My wife and I did this in May. We had a Benz E350 she drove 7 mi to work each day. I have my 335d and R1200R so we were pretty German as far as the cars went. My wife had always had an interest in EV but the leaf was blah, Smart too small, and Bimmer was spendy. Then this Fiat 500e ad comes in the mail. We go look and this thing is fun, sporty, and she loves it so we buy one. It really is fun to drive and NOT SLOW. It now sports a license plate frame that says "Italian Golf Cart" and a "FIWATT" vanity plate. The 335d and 500e are a great combo. We aren't saving a dime but do enjoy the cars. 

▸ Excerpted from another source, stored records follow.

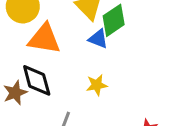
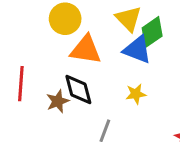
blue triangle: (98, 39) -> (137, 50), size x1.5

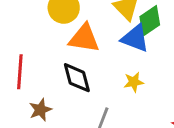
brown star: (58, 101) -> (40, 110), moved

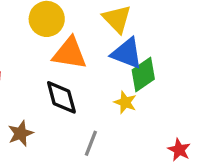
green diamond: (150, 21) -> (143, 75), moved
yellow star: (134, 82) -> (125, 102), turned 30

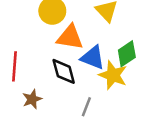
blue triangle: (127, 53) -> (93, 58), moved
yellow star: (125, 102) -> (113, 75), size x1.6

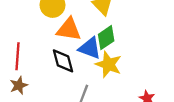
green diamond: (127, 54) -> (106, 38), moved
brown star: (32, 99) -> (19, 85), moved

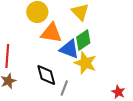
black diamond: (63, 61) -> (46, 75), moved

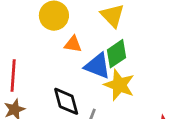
orange triangle: (51, 33) -> (73, 44), size x0.6

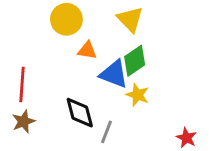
yellow star: (119, 85) -> (138, 95), size x0.7

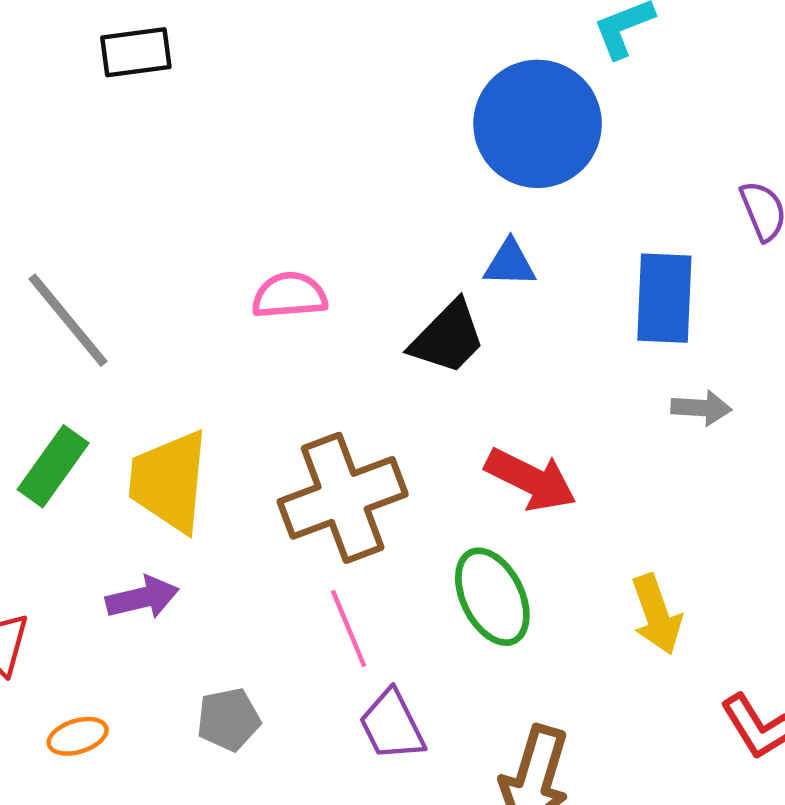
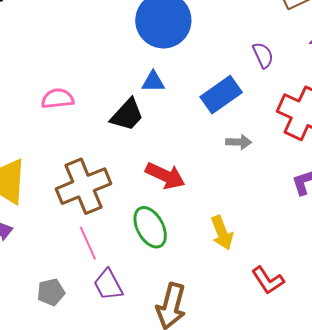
blue rectangle: (664, 298) -> (221, 95), turned 54
gray pentagon: (228, 719) -> (51, 292), moved

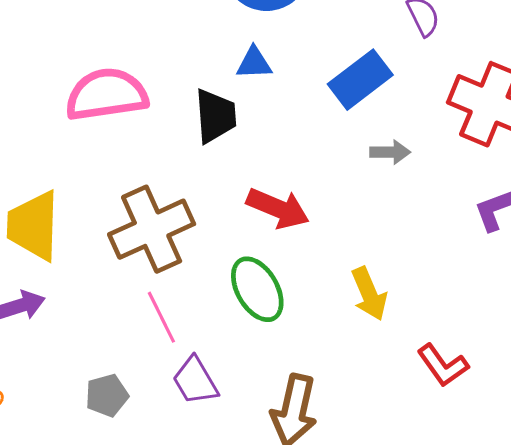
pink semicircle: (58, 99) -> (107, 95), size x1.6
black trapezoid: (127, 115) -> (215, 116), turned -45

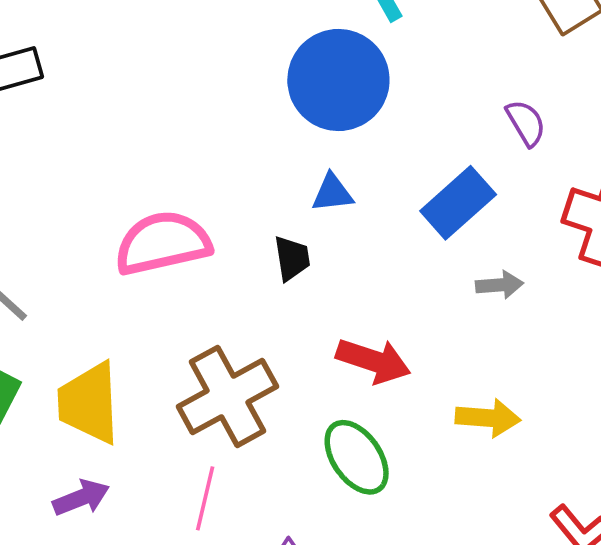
black trapezoid: (215, 116) -> (292, 258), size x0.7
yellow arrow: (369, 294) -> (488, 418), moved, turned -58
pink line: (161, 317) -> (205, 498), moved, turned 44

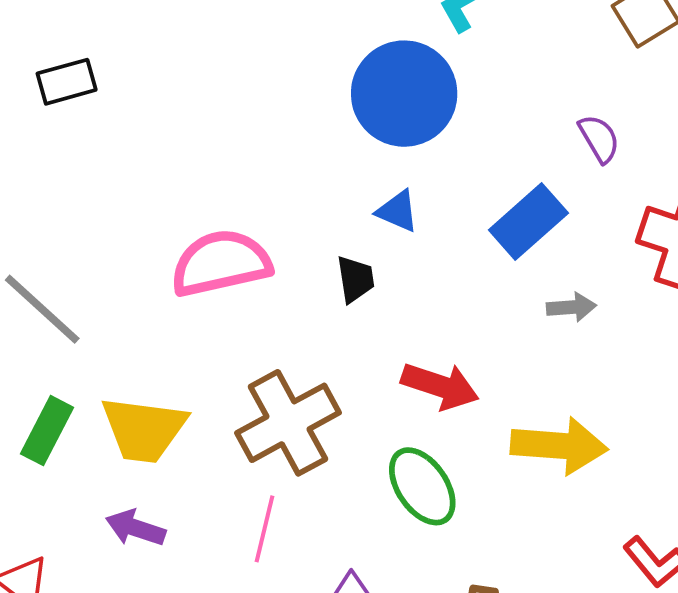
blue triangle: (332, 193) -> (398, 211), turned 30
yellow trapezoid: (89, 403) -> (144, 429), turned -80
yellow arrow: (488, 418) -> (559, 446), size x1.4
purple arrow: (81, 498) -> (136, 528), turned -140

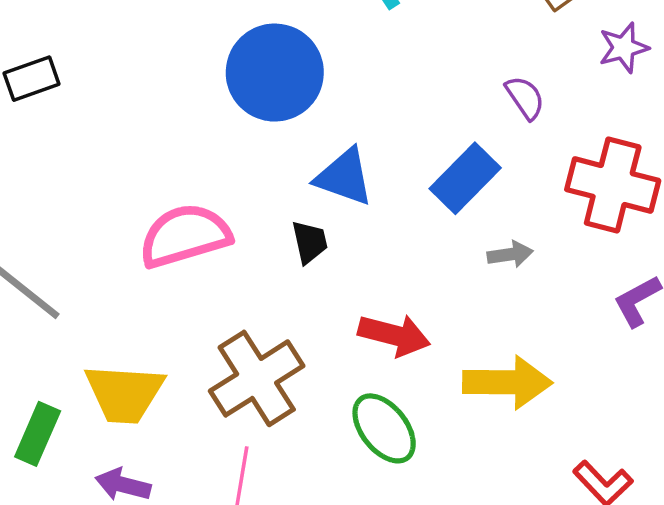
blue circle: (404, 94) -> (275, 73), moved
blue triangle: (398, 211) -> (344, 177), size x1.5
green rectangle: (47, 431) -> (38, 434), moved

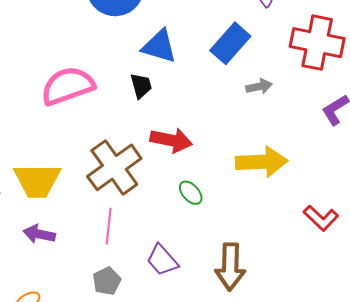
red arrow: (394, 335) -> (171, 140), moved
green ellipse: (384, 428) -> (191, 193), size x0.6

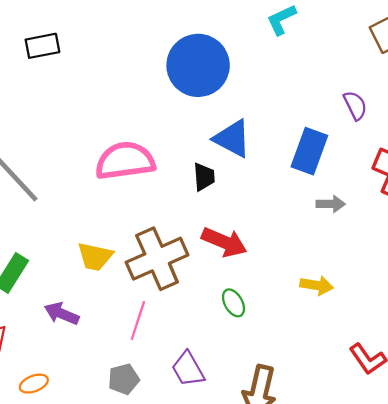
blue rectangle: (230, 43) -> (309, 151), turned -33
yellow arrow: (262, 162) -> (317, 285), size x0.6
yellow trapezoid: (37, 180) -> (95, 257), moved, size x0.7

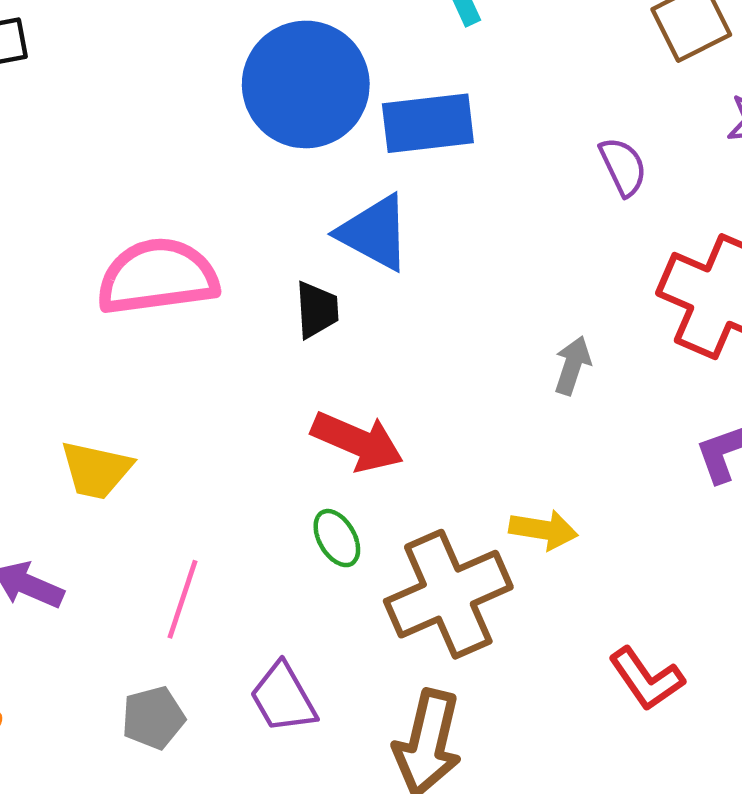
blue rectangle: (309, 151) -> (428, 123), moved, turned 63
gray arrow: (331, 204) -> (572, 365), turned -72
brown cross: (157, 259) -> (448, 594), moved
green ellipse: (233, 303) -> (337, 538), moved

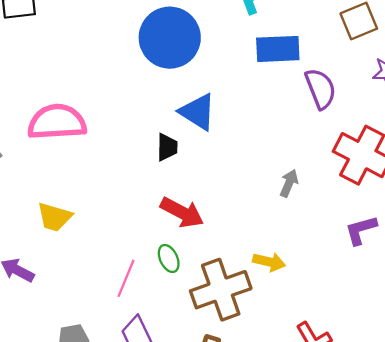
blue rectangle: (428, 123) -> (278, 49), moved
purple semicircle: (623, 167) -> (321, 89), size x1.4
pink semicircle: (158, 277) -> (57, 122), moved
pink line: (182, 599) -> (126, 278), moved

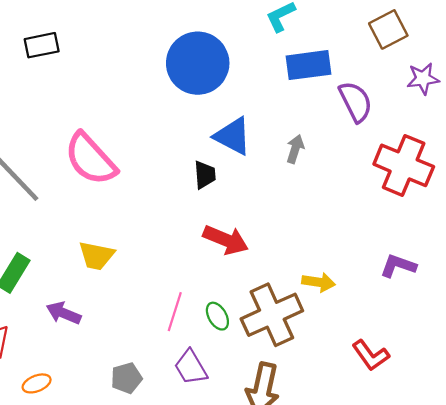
pink semicircle: (57, 122) -> (90, 159), turned -124
gray arrow: (289, 183) -> (295, 149), moved
purple L-shape: (361, 230) -> (398, 266), moved, turned 40
green ellipse: (169, 258) -> (217, 316), moved

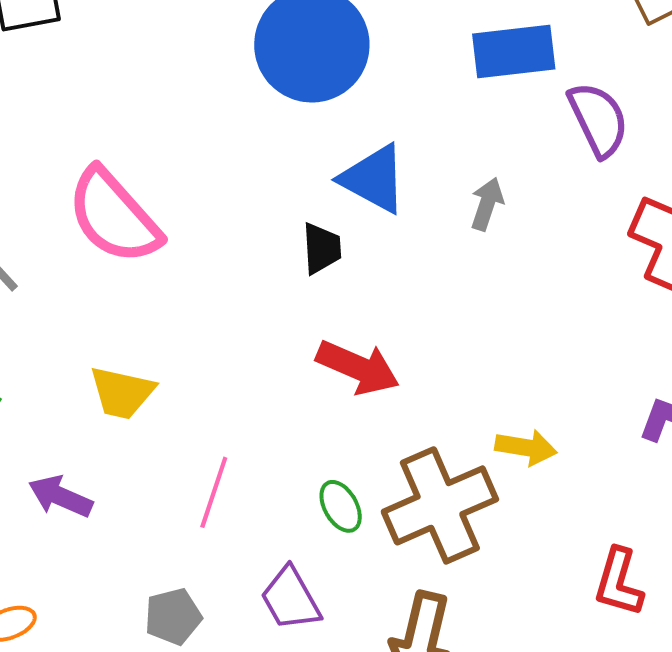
pink line: (175, 312) -> (214, 492), moved
red L-shape: (371, 355) -> (619, 582), turned 51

Sent from my iPad using Tapatalk


----------



## SMG_II (Oct 8, 2003)

daveyator said:


> My wife and I did this in May. We had a Benz E350 she drove 7 mi to work each day. I have my 335d and R1200R so we were pretty German as far as the cars went. My wife had always had an interest in EV but the leaf was blah, Smart too small, and Bimmer was spendy. Then this Fiat 500e ad comes in the mail. We go look and this thing is fun, sporty, and she loves it so we buy one. It really is fun to drive and NOT SLOW. It now sports a license plate frame that says "Italian Golf Cart" and a "FIWATT" vanity plate. The 335d and 500e are a great combo. We aren't saving a dime but do enjoy the cars.
> 
> Sent from my iPad using Tapatalk


FIWATT...LOL that's clever :rofl:


----------



## DaveN007 (Oct 4, 2013)

daveyator said:


> My wife and I did this in May. We had a Benz E350 she drove 7 mi to work each day. I have my 335d and R1200R so we were pretty German as far as the cars went. My wife had always had an interest in EV but the leaf was blah, Smart too small, and Bimmer was spendy. Then this Fiat 500e ad comes in the mail. We go look and this thing is fun, sporty, and she loves it so we buy one. It really is fun to drive and NOT SLOW. It now sports a license plate frame that says "Italian Golf Cart" and a "FIWATT" vanity plate. The 335d and 500e are a great combo. We aren't saving a dime but do enjoy the cars.
> 
> Sent from my iPad using Tapatalk


FIWATT...:thumbup::rofl:

I was thinking about a side decal that says EBARTH on each side.

It's a 500 thing...


----------



## Hoooper (Jun 17, 2013)

Flyingman said:


> What we need is a diesel/electric hybrid!:thumbup:


yet another nice auto choice europe has that we arent blessed with.  A prius with a 1.5 turbo diesel would probably pick up an easy 10 MPG highway. I know the atkinson cycle engine in the prius is more efficient than an otto cycle gas engine, but they still arent achieving the highway MPG numbers of comparable diesel cars.


----------